In the listing below, lines with the string "west" are to be counted; the number is the entire reply.

%%

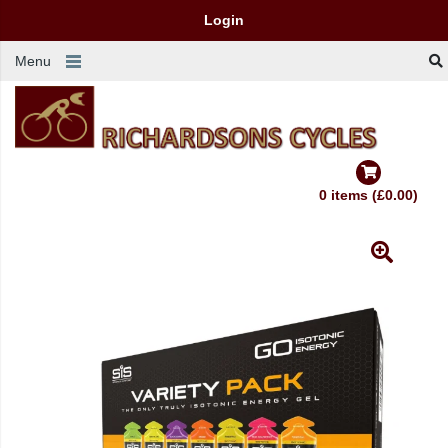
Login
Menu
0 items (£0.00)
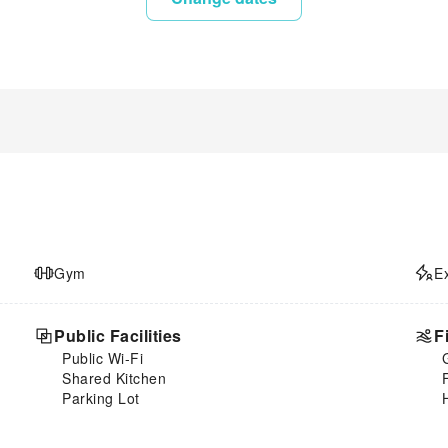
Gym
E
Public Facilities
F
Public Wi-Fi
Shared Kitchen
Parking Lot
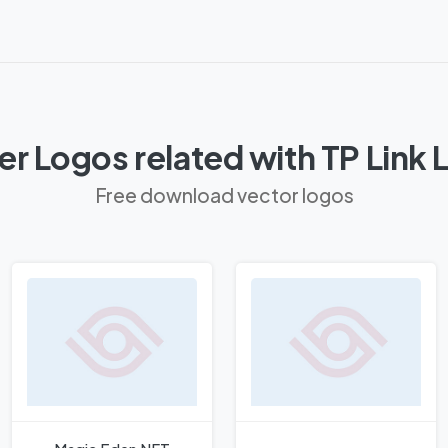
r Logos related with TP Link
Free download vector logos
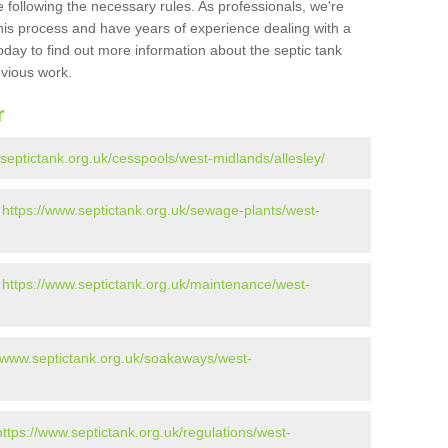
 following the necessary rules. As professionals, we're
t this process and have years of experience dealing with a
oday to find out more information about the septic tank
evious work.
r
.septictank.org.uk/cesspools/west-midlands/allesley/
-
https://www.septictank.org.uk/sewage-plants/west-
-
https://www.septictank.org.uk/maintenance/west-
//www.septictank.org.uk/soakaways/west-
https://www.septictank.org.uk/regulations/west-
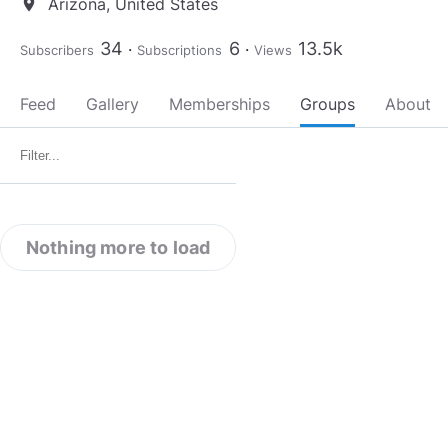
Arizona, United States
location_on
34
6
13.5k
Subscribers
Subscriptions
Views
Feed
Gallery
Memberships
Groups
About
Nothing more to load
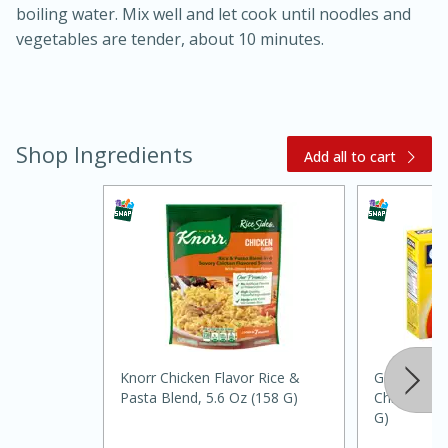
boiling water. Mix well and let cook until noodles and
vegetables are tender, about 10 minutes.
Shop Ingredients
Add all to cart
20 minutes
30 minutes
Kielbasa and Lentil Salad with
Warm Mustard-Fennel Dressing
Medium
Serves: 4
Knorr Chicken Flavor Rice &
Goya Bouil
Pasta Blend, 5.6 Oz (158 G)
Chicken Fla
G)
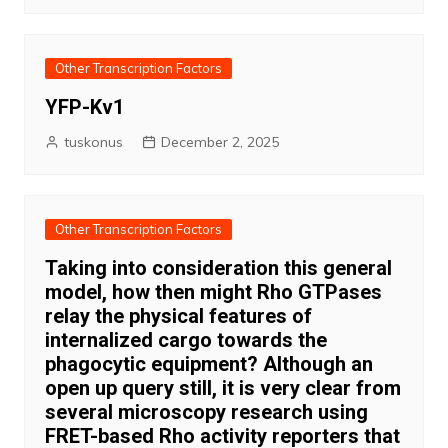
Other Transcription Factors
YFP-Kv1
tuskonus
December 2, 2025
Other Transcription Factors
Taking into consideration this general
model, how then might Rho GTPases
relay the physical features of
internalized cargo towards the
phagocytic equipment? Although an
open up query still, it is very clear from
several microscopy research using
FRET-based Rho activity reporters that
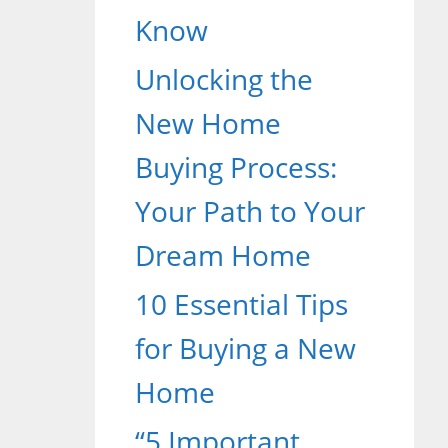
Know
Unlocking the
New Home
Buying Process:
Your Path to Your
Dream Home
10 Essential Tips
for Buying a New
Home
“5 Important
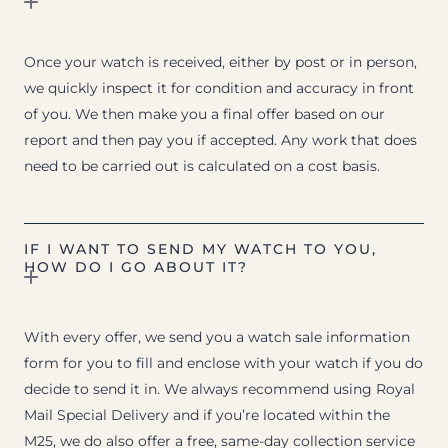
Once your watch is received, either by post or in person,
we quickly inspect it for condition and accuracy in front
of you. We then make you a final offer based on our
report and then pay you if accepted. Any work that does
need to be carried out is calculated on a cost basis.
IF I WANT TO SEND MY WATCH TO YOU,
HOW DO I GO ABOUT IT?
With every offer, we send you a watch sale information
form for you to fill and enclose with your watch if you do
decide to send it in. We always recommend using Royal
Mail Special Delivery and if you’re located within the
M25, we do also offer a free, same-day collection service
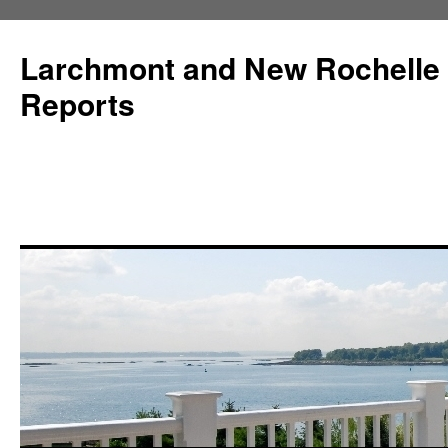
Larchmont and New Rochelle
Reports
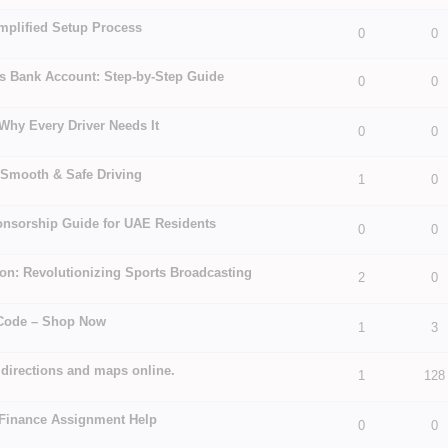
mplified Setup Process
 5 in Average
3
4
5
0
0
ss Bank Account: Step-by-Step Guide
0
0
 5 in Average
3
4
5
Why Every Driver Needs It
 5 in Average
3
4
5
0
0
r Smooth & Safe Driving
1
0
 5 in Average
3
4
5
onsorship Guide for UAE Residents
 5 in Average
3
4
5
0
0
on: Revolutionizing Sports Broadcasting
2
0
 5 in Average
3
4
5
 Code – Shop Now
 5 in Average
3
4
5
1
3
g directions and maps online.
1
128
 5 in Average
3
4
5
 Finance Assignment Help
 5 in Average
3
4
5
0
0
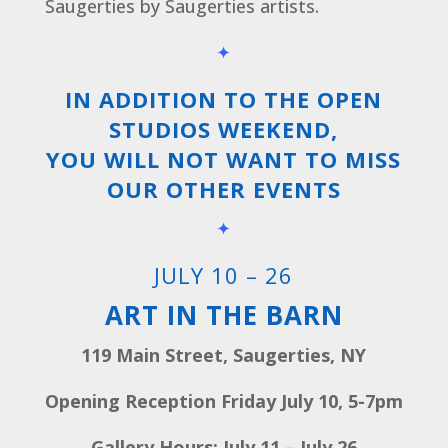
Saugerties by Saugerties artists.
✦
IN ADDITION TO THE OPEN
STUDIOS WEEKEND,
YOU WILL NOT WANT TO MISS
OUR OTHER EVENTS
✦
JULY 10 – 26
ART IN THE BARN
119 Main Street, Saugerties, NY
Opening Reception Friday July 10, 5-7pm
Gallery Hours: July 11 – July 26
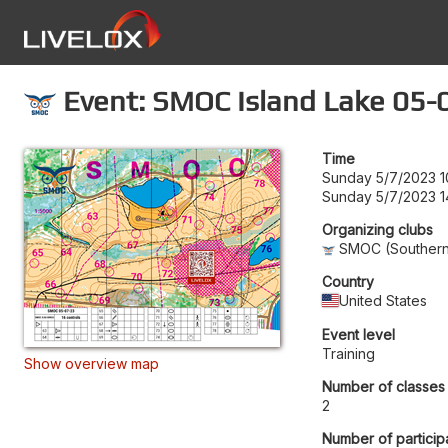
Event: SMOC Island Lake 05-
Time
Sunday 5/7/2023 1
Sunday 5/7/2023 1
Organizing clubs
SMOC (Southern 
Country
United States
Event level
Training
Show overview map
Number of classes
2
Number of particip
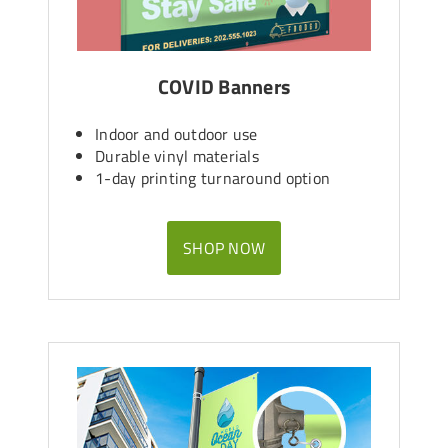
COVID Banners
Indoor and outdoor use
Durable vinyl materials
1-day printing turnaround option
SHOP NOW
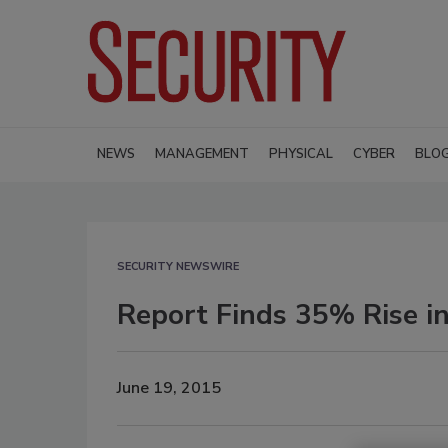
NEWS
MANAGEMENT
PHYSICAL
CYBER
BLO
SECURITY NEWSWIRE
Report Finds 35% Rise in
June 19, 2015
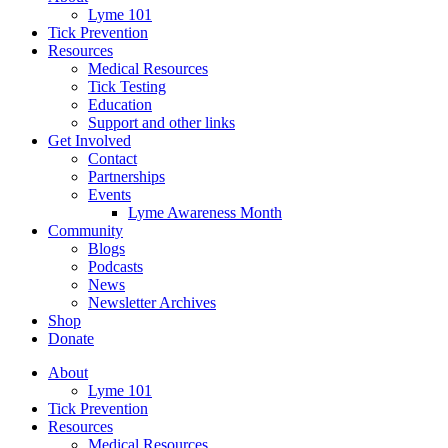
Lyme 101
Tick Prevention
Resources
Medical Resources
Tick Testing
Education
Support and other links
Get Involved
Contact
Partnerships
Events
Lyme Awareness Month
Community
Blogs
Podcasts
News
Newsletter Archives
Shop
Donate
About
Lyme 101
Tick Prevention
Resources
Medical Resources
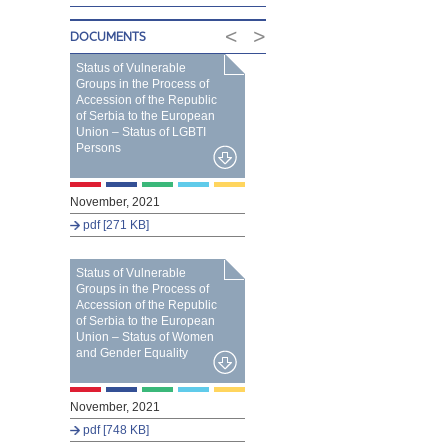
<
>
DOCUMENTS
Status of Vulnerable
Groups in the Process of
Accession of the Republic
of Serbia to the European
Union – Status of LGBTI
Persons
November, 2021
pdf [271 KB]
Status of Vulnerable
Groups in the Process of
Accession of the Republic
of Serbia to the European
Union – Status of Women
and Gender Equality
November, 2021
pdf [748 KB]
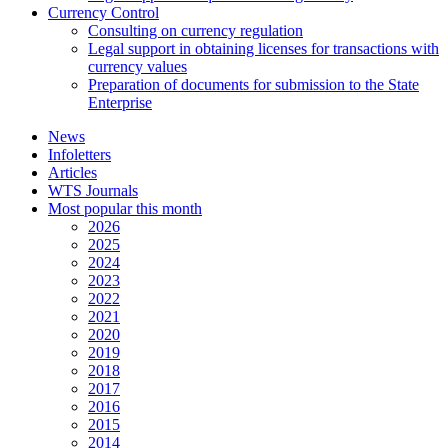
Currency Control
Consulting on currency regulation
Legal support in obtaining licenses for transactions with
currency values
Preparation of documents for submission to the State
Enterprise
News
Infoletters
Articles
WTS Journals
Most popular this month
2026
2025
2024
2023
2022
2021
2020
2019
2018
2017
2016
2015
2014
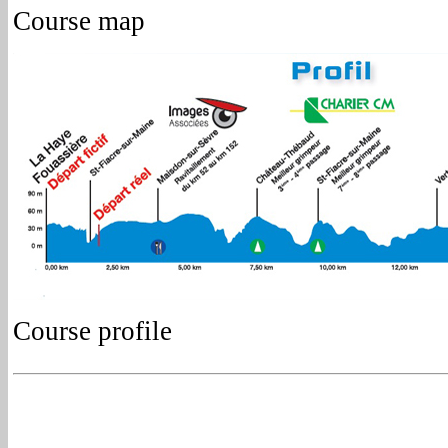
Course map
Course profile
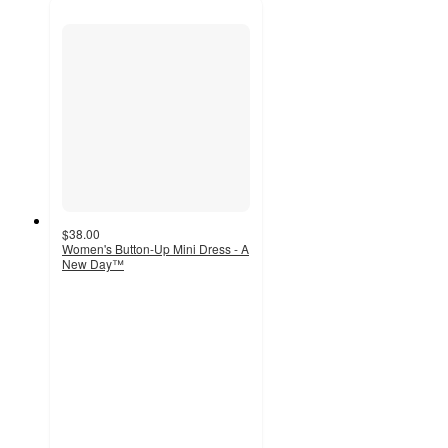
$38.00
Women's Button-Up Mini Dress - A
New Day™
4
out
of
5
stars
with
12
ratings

%%

Answer space: 5